1
votes

I have successfully in the past launched full stack applications to Heroku by using within the client package.json file.

"proxy": "http://localhost:3001"

Now I am getting an "Invalid Host header" I did fix that error by removing the proxy as well as implementing setupProxy.js file with the following code, but afterwards the app does not call the back end at all and errors out.
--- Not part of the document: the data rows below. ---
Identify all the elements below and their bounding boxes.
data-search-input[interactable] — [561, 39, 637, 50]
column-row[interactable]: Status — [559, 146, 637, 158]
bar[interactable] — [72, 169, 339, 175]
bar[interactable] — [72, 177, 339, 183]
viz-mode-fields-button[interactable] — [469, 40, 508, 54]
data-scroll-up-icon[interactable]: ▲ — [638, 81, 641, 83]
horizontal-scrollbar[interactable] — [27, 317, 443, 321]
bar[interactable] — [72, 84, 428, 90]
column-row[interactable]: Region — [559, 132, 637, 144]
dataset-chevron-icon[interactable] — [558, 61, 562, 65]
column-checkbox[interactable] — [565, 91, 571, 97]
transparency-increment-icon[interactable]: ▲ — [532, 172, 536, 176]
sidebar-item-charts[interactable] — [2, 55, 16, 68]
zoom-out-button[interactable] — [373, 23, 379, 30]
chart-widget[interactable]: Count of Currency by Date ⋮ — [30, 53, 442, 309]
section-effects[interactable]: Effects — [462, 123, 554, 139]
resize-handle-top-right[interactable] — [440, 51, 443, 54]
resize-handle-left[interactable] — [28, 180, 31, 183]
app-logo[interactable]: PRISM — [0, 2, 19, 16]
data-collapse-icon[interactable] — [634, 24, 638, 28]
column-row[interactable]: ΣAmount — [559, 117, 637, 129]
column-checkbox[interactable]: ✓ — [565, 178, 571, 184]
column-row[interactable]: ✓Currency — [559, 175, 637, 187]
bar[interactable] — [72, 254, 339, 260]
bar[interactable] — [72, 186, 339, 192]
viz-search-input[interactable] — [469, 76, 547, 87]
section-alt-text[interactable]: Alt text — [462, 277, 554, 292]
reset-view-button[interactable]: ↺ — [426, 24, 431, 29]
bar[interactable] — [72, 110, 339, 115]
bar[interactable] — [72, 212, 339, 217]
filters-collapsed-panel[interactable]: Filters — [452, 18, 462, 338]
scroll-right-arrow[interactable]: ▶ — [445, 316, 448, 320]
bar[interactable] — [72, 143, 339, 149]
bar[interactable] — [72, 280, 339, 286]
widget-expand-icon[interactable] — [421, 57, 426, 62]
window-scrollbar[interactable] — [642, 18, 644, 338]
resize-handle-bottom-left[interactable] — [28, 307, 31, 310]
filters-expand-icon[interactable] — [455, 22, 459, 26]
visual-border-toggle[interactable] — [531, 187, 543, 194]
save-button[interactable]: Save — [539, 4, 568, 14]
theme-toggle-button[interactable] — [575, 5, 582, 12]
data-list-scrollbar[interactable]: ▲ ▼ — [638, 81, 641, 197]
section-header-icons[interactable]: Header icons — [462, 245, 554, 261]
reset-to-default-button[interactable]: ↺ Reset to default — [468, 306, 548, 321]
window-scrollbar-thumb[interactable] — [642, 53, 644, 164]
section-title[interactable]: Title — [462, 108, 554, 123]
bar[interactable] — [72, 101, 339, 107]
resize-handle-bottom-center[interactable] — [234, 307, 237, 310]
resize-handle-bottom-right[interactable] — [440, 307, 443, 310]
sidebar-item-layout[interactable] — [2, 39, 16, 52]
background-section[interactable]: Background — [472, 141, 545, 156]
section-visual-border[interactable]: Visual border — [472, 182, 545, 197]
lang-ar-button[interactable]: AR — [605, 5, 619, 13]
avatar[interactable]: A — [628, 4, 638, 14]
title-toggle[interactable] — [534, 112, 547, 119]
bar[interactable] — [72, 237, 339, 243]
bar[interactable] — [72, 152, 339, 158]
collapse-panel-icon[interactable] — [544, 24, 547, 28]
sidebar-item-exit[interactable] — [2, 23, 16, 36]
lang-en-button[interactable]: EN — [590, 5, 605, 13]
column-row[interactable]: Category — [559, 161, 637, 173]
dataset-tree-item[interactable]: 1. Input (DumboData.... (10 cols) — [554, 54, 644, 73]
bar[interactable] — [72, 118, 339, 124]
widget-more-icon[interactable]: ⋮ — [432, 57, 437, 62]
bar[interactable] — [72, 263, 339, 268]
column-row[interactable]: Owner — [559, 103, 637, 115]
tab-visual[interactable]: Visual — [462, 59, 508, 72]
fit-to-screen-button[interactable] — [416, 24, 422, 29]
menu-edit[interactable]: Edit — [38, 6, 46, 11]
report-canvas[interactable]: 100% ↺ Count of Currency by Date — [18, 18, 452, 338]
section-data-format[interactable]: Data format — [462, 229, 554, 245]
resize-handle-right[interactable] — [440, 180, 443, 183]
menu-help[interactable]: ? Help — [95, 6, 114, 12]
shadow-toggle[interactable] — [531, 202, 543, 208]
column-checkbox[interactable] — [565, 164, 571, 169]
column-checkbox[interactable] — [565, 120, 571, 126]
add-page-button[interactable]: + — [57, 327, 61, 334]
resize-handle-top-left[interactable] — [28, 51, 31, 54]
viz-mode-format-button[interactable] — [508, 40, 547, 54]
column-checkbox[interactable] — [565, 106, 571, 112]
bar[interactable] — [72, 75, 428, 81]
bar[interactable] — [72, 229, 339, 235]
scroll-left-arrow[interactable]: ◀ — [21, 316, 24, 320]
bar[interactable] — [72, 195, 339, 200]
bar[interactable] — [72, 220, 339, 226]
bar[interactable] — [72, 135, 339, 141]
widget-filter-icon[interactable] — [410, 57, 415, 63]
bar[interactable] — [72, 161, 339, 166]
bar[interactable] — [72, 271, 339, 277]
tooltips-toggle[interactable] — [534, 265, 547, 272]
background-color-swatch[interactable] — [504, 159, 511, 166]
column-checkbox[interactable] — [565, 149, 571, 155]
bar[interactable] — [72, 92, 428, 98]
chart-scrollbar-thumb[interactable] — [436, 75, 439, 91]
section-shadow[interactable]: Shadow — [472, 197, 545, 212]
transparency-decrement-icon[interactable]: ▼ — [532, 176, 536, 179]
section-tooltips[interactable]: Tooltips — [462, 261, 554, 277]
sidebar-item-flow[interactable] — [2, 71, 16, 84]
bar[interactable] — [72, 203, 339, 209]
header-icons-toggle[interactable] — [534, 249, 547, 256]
const { createProxyMiddleware } = require('http-proxy-middleware');
module.exports = function(app) {
  app.use(
    '/api',
    createProxyMiddleware({
      target: 'http://localhost:3001',
      changeOrigin: true,
    })
  );
};

I'm wondering how to fix, or if anything changed recently in Heroku to not allow proxy within the client package.json file?

1
There is no good reason to run two webservers (frontend and backend) in production deployment on Heroku. Although common, this is still wrong. You only need both servers during development, presumably done before Heroku deployment. So deploy only one server (backend) to Heroku and then you don't need a proxy. See this project as an example. - winwiz1

1 Answers

0
votes

It looks like it was a seemingly unrelated fix. I had to enter in some environment variables within Heroku to allow the server to run. Without the variables, I believe the server would stop with errors therefore trickling down and causing many problems. So long story short, always remember your environment variables within Heroku.